Auszug aus seinem Buch „Der Survival Guide fürs Leben“
So ist das im Leben nun mal: Um Erfolge feiern zu können, müssen Sie nicht nur hart arbeiten, sondern auch in Kauf nehmen, dass Sie am Anfang einige Misserfolge verkraften müssen. Das Entscheidende sind aber nicht die Misserfolge, sondern, dass Sie in der Lage sein müssen, Ihr Ziel dennoch unverdrossen weiterzuverfolgen. Denn wie schon Winston Churchill sagte: „Erfolg ist die Fähigkeit, einen Misserfolg nach dem anderen wegzustecken, ohne seine Begeisterung zu verlieren.“
Meiner Erfahrung nach besteht der eigentliche Unterschied zwischen einem erfolgreichen und einem erfolglosen Menschen allein in seiner Fähigkeit, stets hartnäckig und unverdrossen sein Ziel zu verfolgen. Denn die eiserne Entschlossenheit, seinen Weg bis zu Ende zu gehen, ist – genauso wie leidenschaftliche Begeisterung – oftmals eine viel wichtigere Voraussetzung, um Erfolg zu haben, als irgendwelche Qualifikationen oder etwa akademische Titel. Ich weiß aus eigener Erfahrung, dass die Dinge sich völlig anders entwickelt hätten, wenn ich damals nicht bereit gewesen wäre, entschlossen für die Verwirklichung meines Traums zu kämpfen und all die vielen Fehlschläge und Misserfolge wegzustecken. Heute sind Fehlschläge für mich ein klares Indiz dafür, dass ich auf dem richtigen Weg bin!

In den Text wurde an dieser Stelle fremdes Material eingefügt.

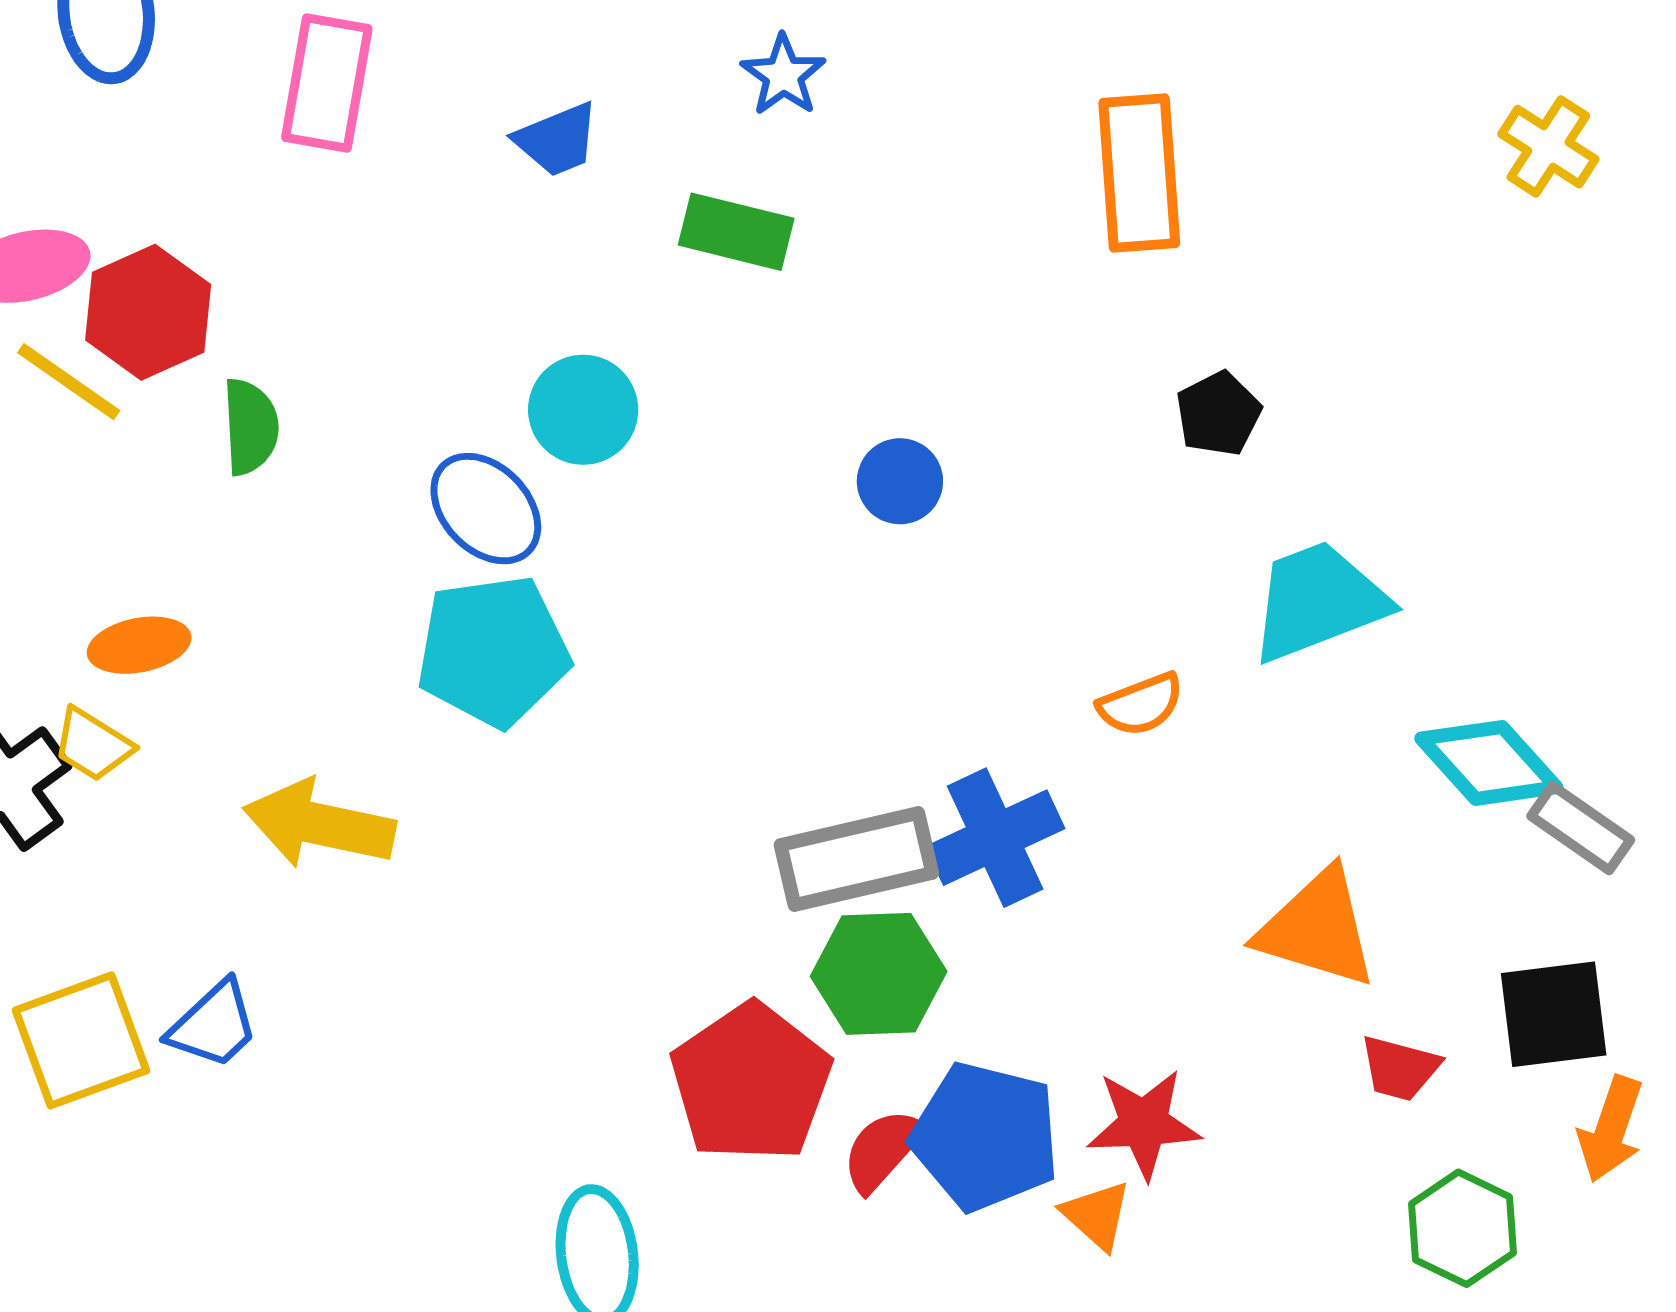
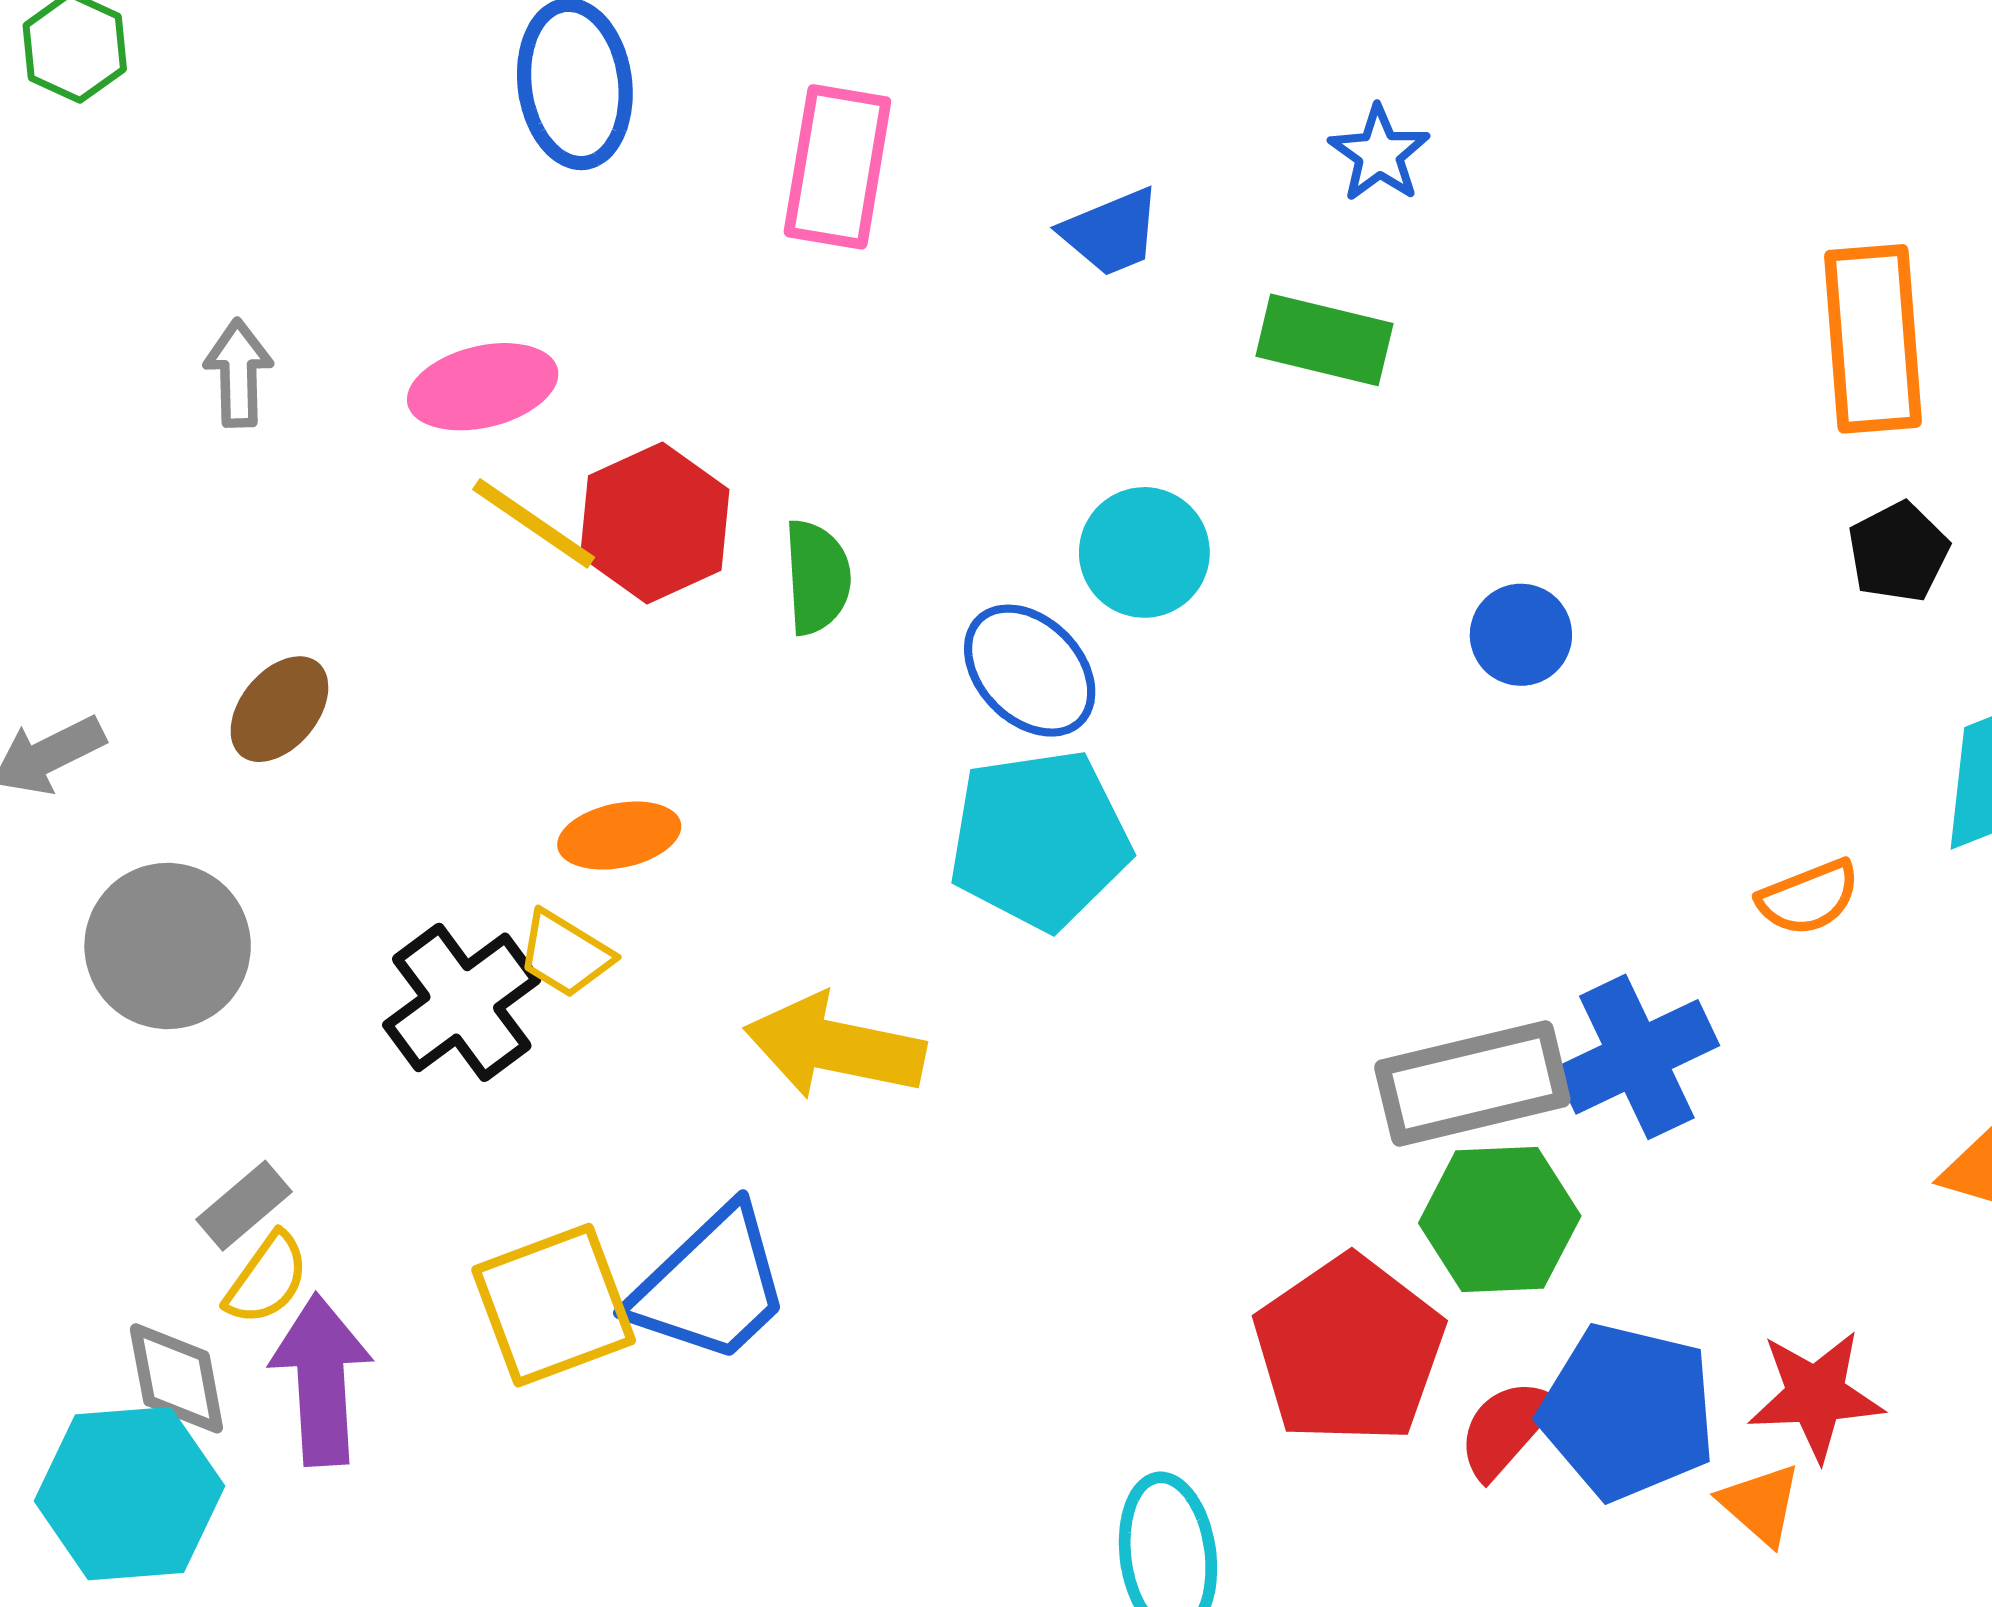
orange rectangle: (1139, 173) -> (1873, 339), moved
red hexagon: (148, 312) -> (655, 523), moved
green semicircle: (250, 427) -> (817, 577), moved
blue trapezoid: (214, 1025) -> (711, 1286), size x1.5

Als ich zum Beispiel versuchte, einen Sponsor für meine Everest- Expedition zu gewinnen, kassierte ich etliche Hundert Absagen. Es war so deprimierend, den Misserfolg jeden Tag vor Augen zu haben: wieder eine Absage, wieder eine Niete. Und etliche Male stand ich kurz davor, meinen Traum aufzugeben. Aber gleichzeitig war ich wild entschlossen, diesen Berg zu besteigen. Also habe ich nicht aufgegeben. Ich habe weiter hartnäckig Klinken geputzt und Briefe geschrieben – und wissen Sie was? Am Ende hatte ich das nötige Geld für die Expedition zusammen.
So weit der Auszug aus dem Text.